### What to produce
An identical copy of the records below is the expected result.

Segment Start: Material shown

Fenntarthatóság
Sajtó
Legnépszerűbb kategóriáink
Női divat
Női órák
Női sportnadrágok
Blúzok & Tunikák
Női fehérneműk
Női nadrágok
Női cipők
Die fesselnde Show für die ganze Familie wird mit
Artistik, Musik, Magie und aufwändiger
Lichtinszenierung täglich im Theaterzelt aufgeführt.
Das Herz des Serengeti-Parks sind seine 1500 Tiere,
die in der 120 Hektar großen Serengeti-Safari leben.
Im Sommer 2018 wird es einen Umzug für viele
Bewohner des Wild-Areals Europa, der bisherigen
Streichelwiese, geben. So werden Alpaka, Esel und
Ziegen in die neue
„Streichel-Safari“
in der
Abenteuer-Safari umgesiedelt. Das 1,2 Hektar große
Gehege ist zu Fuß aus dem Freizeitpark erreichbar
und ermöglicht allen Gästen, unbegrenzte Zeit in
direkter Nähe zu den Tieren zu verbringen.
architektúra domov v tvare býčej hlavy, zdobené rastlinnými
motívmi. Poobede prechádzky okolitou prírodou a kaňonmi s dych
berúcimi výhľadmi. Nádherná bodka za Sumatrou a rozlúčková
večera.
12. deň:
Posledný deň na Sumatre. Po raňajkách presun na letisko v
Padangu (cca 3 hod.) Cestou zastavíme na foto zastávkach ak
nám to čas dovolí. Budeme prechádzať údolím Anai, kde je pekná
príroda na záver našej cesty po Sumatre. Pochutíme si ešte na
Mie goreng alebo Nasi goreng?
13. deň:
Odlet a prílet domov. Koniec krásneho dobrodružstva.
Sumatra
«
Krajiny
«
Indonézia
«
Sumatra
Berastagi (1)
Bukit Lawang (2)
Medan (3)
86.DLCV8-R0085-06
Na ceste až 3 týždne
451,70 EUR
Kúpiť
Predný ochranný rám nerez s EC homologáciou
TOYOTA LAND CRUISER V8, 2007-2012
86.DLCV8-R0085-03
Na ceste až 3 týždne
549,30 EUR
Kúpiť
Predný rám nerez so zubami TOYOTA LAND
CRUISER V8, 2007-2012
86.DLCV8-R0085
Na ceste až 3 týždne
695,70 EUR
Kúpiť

Segment End: Material shown

### Answer
Fenntarthatóság
Sajtó
Legnépszerűbb kategóriáink
Női divat
Női órák
Női sportnadrágok
Blúzok & Tunikák
Női fehérneműk
Női nadrágok
Női cipők
Die fesselnde Show für die ganze Familie wird mit
Artistik, Musik, Magie und aufwändiger
Lichtinszenierung täglich im Theaterzelt aufgeführt.
Das Herz des Serengeti-Parks sind seine 1500 Tiere,
die in der 120 Hektar großen Serengeti-Safari leben.
Im Sommer 2018 wird es einen Umzug für viele
Bewohner des Wild-Areals Europa, der bisherigen
Streichelwiese, geben. So werden Alpaka, Esel und
Ziegen in die neue
„Streichel-Safari“
in der
Abenteuer-Safari umgesiedelt. Das 1,2 Hektar große
Gehege ist zu Fuß aus dem Freizeitpark erreichbar
und ermöglicht allen Gästen, unbegrenzte Zeit in
direkter Nähe zu den Tieren zu verbringen.
architektúra domov v tvare býčej hlavy, zdobené rastlinnými
motívmi. Poobede prechádzky okolitou prírodou a kaňonmi s dych
berúcimi výhľadmi. Nádherná bodka za Sumatrou a rozlúčková
večera.
12. deň:
Posledný deň na Sumatre. Po raňajkách presun na letisko v
Padangu (cca 3 hod.) Cestou zastavíme na foto zastávkach ak
nám to čas dovolí. Budeme prechádzať údolím Anai, kde je pekná
príroda na záver našej cesty po Sumatre. Pochutíme si ešte na
Mie goreng alebo Nasi goreng?
13. deň:
Odlet a prílet domov. Koniec krásneho dobrodružstva.
Sumatra
«
Krajiny
«
Indonézia
«
Sumatra
Berastagi (1)
Bukit Lawang (2)
Medan (3)
86.DLCV8-R0085-06
Na ceste až 3 týždne
451,70 EUR
Kúpiť
Predný ochranný rám nerez s EC homologáciou
TOYOTA LAND CRUISER V8, 2007-2012
86.DLCV8-R0085-03
Na ceste až 3 týždne
549,30 EUR
Kúpiť
Predný rám nerez so zubami TOYOTA LAND
CRUISER V8, 2007-2012
86.DLCV8-R0085
Na ceste až 3 týždne
695,70 EUR
Kúpiť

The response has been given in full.